Curtiss P-36A

Last revised June 12, 1999




The Curtiss P-36 was the first of the new generation of monoplane fighters to enter service with the USAAC. It was a contemporary of the Supermarine Spitfire, the Hawker Hurricane, and the Messerschmitt Bf 109, all of which were introduced within a few months of each other in the mid 1930s. Even though the P-36 owed very little to previous Curtiss biplane pursuits, the name *Hawk* was still generally applied to the aircraft.

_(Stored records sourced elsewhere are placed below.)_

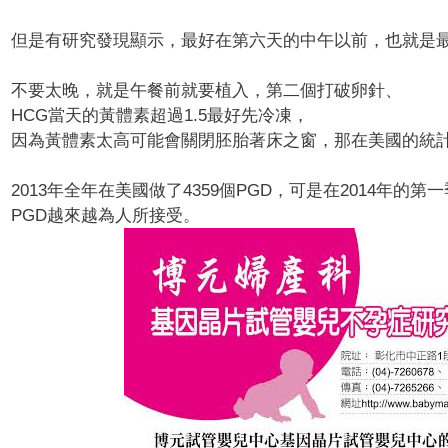
但是有研究發現顯示，最好在第六天的中午以前，
也就是最
不要太晚，就是午餐前就要植入，第二個打破卵針、
HCG當天的黃體素超過1.5最好先冷凍，
因為黃體素太高可能會關閉胚胎著床之窗，那在美國的統
2013年全年在美國做了4359個PGD，
可是在2014年的第一
PGD越來越為人所接受。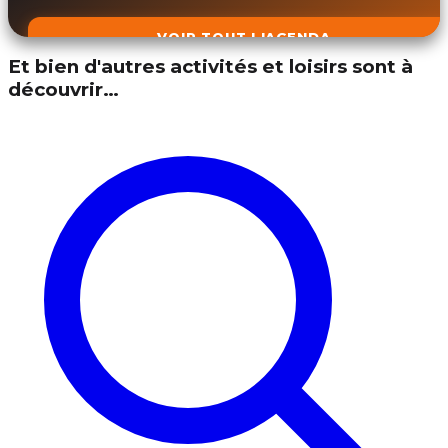
VOIR TOUT L'AGENDA
Et bien d'autres activités et loisirs sont à
découvrir…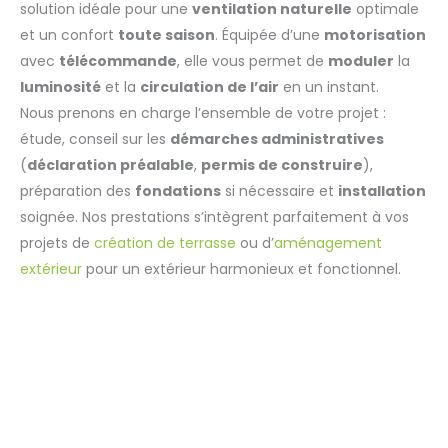
solution idéale pour une
ventilation naturelle
optimale
et un confort
toute saison
. Équipée d’une
motorisation
avec
télécommande
, elle vous permet de
moduler
la
luminosité
et la
circulation de l’air
en un instant.
Nous prenons en charge l’ensemble de votre projet :
étude, conseil sur les
démarches administratives
(
déclaration préalable
,
permis de construire
),
préparation des
fondations
si nécessaire et
installation
soignée. Nos prestations s’intègrent parfaitement à vos
projets de
création de terrasse
ou d’
aménagement
extérieur
pour un extérieur harmonieux et fonctionnel.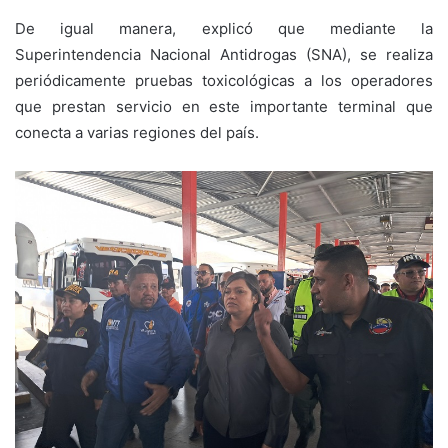
De igual manera, explicó que mediante la
Superintendencia Nacional Antidrogas (SNA), se realiza
periódicamente pruebas toxicológicas a los operadores
que prestan servicio en este importante terminal que
conecta a varias regiones del país.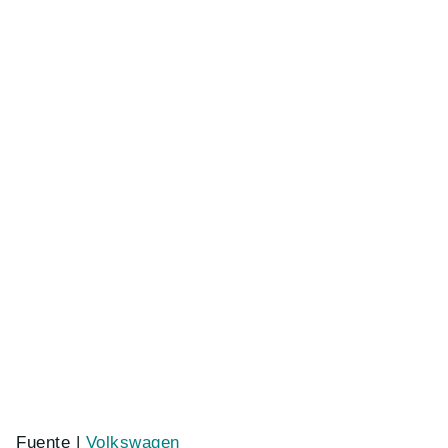
Fuente |
Volkswagen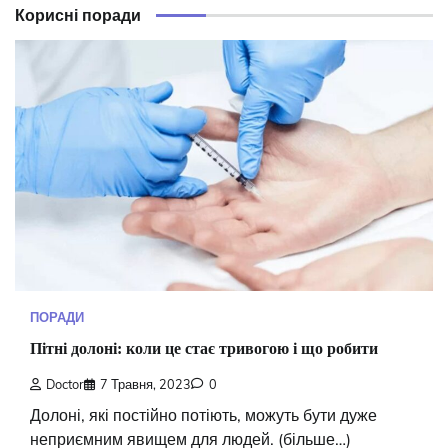
Корисні поради
ПОРАДИ
Пітні долоні: коли це стає тривогою і що робити
Doctor
7 Травня, 2023
0
Долоні, які постійно потіють, можуть бути дуже
неприємним явищем для людей. (більше…)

The P-36 pursuit had its origin in the Model 75 project which was originally developed as the Curtiss entry in the US Army pursuit aircraft competition scheduled for May 1935. Curtiss lost the initial contest but was the real winner in the end, with 227 examples sold to the USAAC, 753 exported, and at least 25 built under license in other countries.

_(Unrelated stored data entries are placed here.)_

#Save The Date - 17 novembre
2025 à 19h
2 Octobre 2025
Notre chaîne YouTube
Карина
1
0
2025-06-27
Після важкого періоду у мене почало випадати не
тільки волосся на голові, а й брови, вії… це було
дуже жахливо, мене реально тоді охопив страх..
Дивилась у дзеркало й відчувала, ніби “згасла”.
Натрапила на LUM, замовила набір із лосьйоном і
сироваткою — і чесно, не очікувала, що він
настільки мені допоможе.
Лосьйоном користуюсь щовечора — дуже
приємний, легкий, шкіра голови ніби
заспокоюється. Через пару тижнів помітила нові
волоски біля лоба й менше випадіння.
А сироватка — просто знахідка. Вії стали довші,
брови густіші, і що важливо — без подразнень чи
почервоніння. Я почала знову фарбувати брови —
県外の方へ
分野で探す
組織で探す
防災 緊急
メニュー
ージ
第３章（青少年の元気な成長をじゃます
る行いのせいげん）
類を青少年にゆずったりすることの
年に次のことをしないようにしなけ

The Model 75 owed relatively little to previous Curtiss designs. The principal designer was Donovan A. Berlin, who had come over to Curtiss from Northrop, and the structure of the Model 75 was heavily influenced by earlier Northrop designs. The prototype carried the civilian registration of X-17Y. The Model 75 was an all-metal low-wing monoplane, with the metal-frame moveable control surfaces being fabric covered. The cockpit was enclosed by a sliding canopy, with the canopy being faired into a high rear turtledeck. Both the main undercarriage units and the tailwheel retracted, the main legs rotating backward 90 degrees and turning 90 degrees on their axes simultaneously to lay the wheels flat in the thin rear portion of the wing. This retraction mechanism had originally been developed by Boeing, which received a royalty whenever any other aircraft manufacturer used it. The wing was built in two halves joined on the aircraft's centerline. Portions of the outer wing structure were sealed to provide flotation in case of a forced landing in water. Hydraulically-actuated split flaps were fitted to the trailing edge of the wing. Initial armament was the standard US fighter armament of the time--one 0.30-in and one 0.50-in machine guns under the forward fuselage deck, firing through openings in the top of the cowling. No armor protection or self-sealing fuel tanks were fitted.

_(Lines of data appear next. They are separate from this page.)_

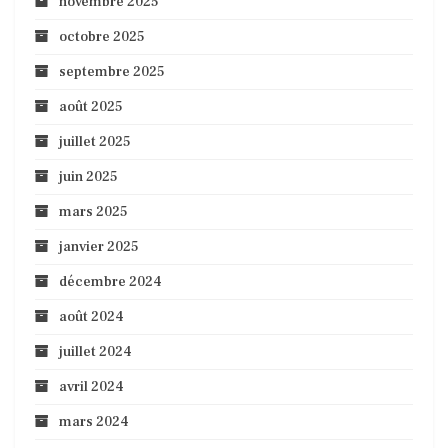
novembre 2025
octobre 2025
septembre 2025
août 2025
juillet 2025
juin 2025
mars 2025
janvier 2025
décembre 2024
août 2024
juillet 2024
avril 2024
mars 2024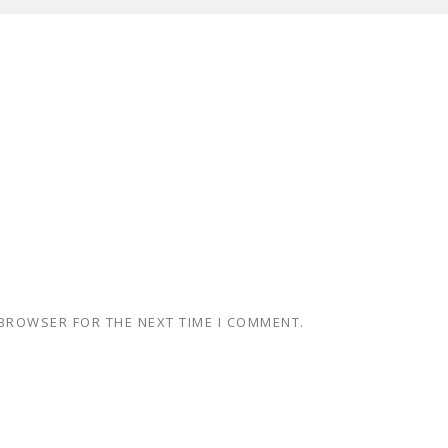
 BROWSER FOR THE NEXT TIME I COMMENT.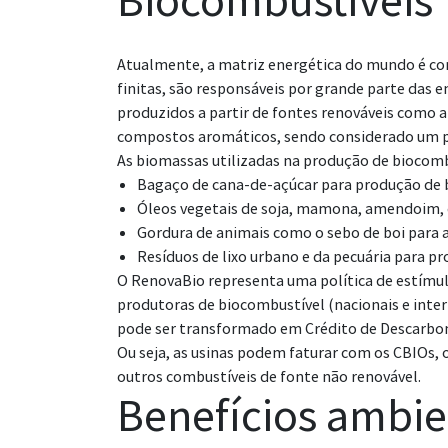
Biocombustíveis
Atualmente, a matriz energética do mundo é con
finitas, são responsáveis por grande parte das
produzidos a partir de fontes renováveis como a
compostos aromáticos, sendo considerado um p
As biomassas utilizadas na produção de biocomb
Bagaço de cana-de-açúcar para produção de 
Óleos vegetais de soja, mamona, amendoim, d
Gordura de animais como o sebo de boi para a
Resíduos de lixo urbano e da pecuária para p
O RenovaBio representa uma política de estímulo
produtoras de biocombustível (nacionais e intern
pode ser transformado em Crédito de Descarboni
Ou seja, as usinas podem faturar com os CBIOs,
outros combustíveis de fonte não renovável.
Benefícios ambie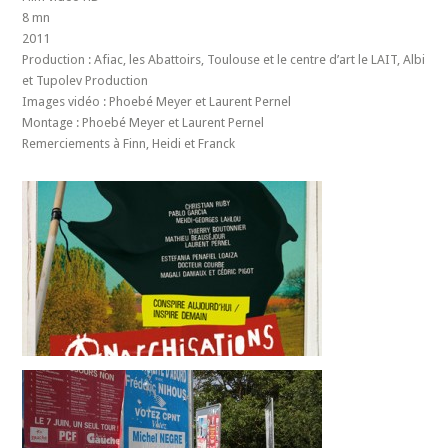
8 mn
2011
Production : Afiac, les Abattoirs, Toulouse et le centre d’art le LAIT, Albi
et Tupolev Production
Images vidéo : Phoebé Meyer et Laurent Pernel
Montage : Phoebé Meyer et Laurent Pernel
Remerciements à Finn, Heidi et Franck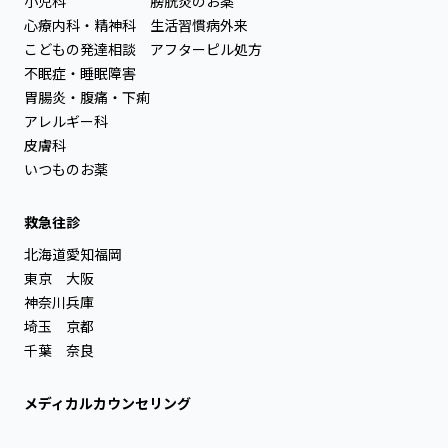
小児科
膀胱炎のお薬
心療内科・精神科
生活習慣病外来
こどもの発達相談
アフターピル処方
不眠症・睡眠障害
胃腸炎・腹痛・下痢
アレルギー科
皮膚科
いつものお薬
救急往診
北海道
愛知
福岡
東京
大阪
神奈川
兵庫
埼玉
京都
千葉
奈良
メディカルカウンセリング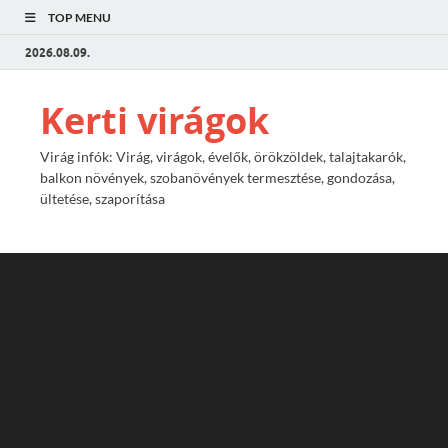
TOP MENU
2026.08.09.
Kerti virágok
Virág infók: Virág, virágok, évelők, örökzöldek, talajtakarók,
balkon növények, szobanövények termesztése, gondozása,
ültetése, szaporítása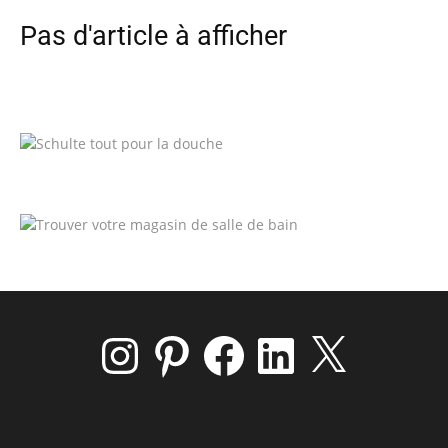
Pas d'article à afficher
Instagram
Pinterest
Facebook
LinkedIn
X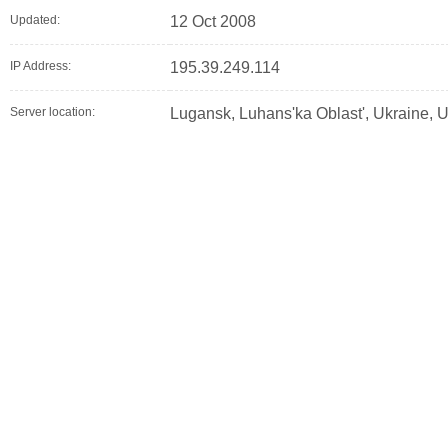
Updated:
12 Oct 2008
IP Address:
195.39.249.114
Server location:
Lugansk, Luhans'ka Oblast', Ukraine, 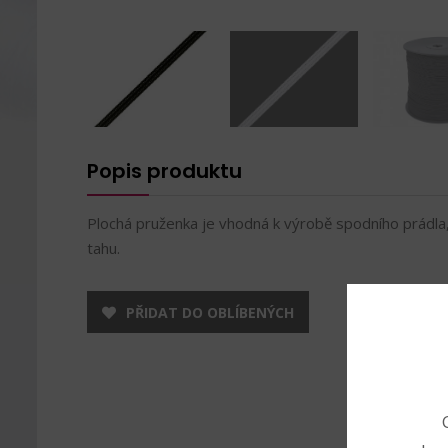
Popis produktu
Plochá pruženka je vhodná k výrobě spodního prádla
tahu.
PŘIDAT DO OBLÍBENÝCH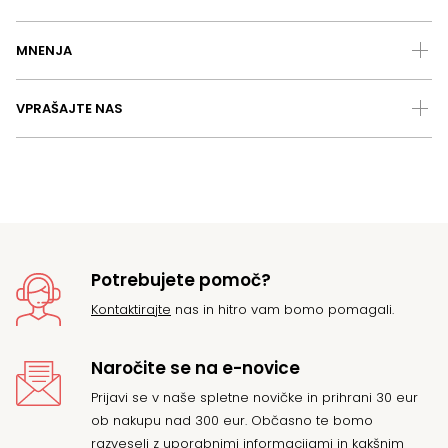
MNENJA
VPRAŠAJTE NAS
Potrebujete pomoč?
Kontaktirajte
nas in hitro vam bomo pomagali.
Naročite se na e-novice
Prijavi se v naše spletne novičke in prihrani 30 eur
ob nakupu nad 300 eur. Občasno te bomo
razveseli z uporabnimi informacijami in kakšnim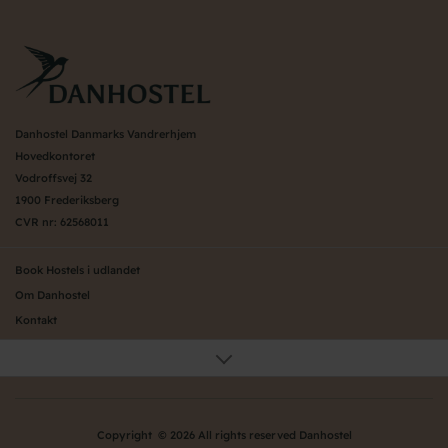
Danhostel Danmarks Vandrerhjem
Hovedkontoret
Vodroffsvej 32
1900 Frederiksberg
CVR nr: 62568011
Book Hostels i udlandet
Om Danhostel
Kontakt
Presse
Generelle vilkår
Nyheder
Organisation (hovedkontor)
Copyright © 2026 All rights reserved Danhostel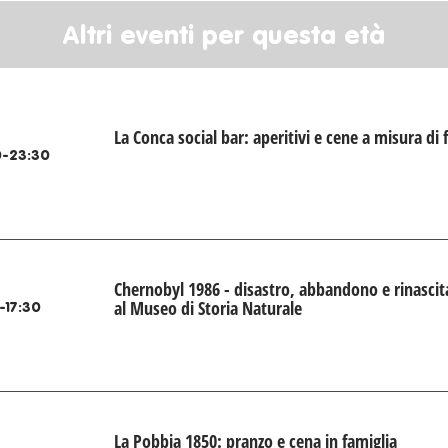
Altri eventi per questa età
La Conca social bar: aperitivi e cene a misura di 
-23:30
Chernobyl 1986 - disastro, abbandono e rinascit
al Museo di Storia Naturale
-17:30
La Pobbia 1850: pranzo e cena in famiglia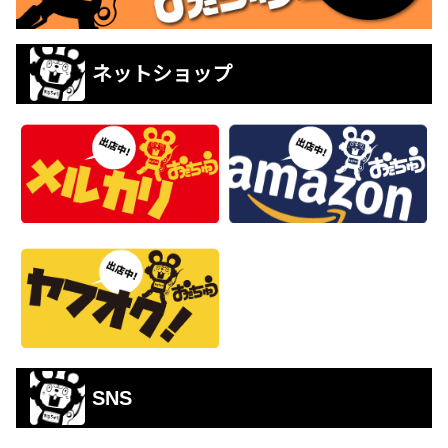
ネットショップ
SNS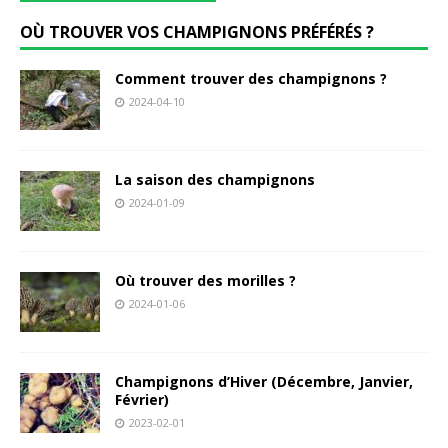
OÙ TROUVER VOS CHAMPIGNONS PRÉFÉRÉS ?
Comment trouver des champignons ?
2024-04-10
La saison des champignons
2024-01-09
Où trouver des morilles ?
2024-01-06
Champignons d’Hiver (Décembre, Janvier,
Février)
2023-02-01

Prototype construction began in November 1934. Initially, the aircraft was powered by the unfortunate 900 hp Wright XR-1670-5 (SCR-1670-G5) twin-row air-cooled radial. The first flight of the Model 75 took place in May of 1935. During early tests, the prototype had demonstrated a maximum speed of 281 mph at 10,000 feet, a service ceiling of 30,000 feet, and a range of 537 miles. Weights were 3760 lbs empty, 4843 lbs gross. Length was 28 feet 3 1/2 inches, wingspan was 37 feet 0 inches, and wing area was 237 square feet.

On May 27, 1935, Curtiss submitted the Model 75 to the USAAC Material Division's single seat fighter competition which was to be held at Wright Field that very month. However, the Model 75 was the only competitor ready in time for the scheduled flyoff. The primary competitor, the two-seat Seversky SEV-2XP, had been "heavily damaged" during delivery to Wright Field, and did not arrive there until June 18. The SEV-2XP was soon returned to the Seversky factory where it was reworked into a single seater with retractable undercarriage. The competition was delayed until the SEV-1XP could be ready. It finally arrived at Wright Field on August 15, bearing the designation SEV-1XP. The only other serious competitor, the Northrop 2A had taken off on its maiden flight on July 30, headed out over the Pacific, and promptly disappeared into thin air, never to be seen again.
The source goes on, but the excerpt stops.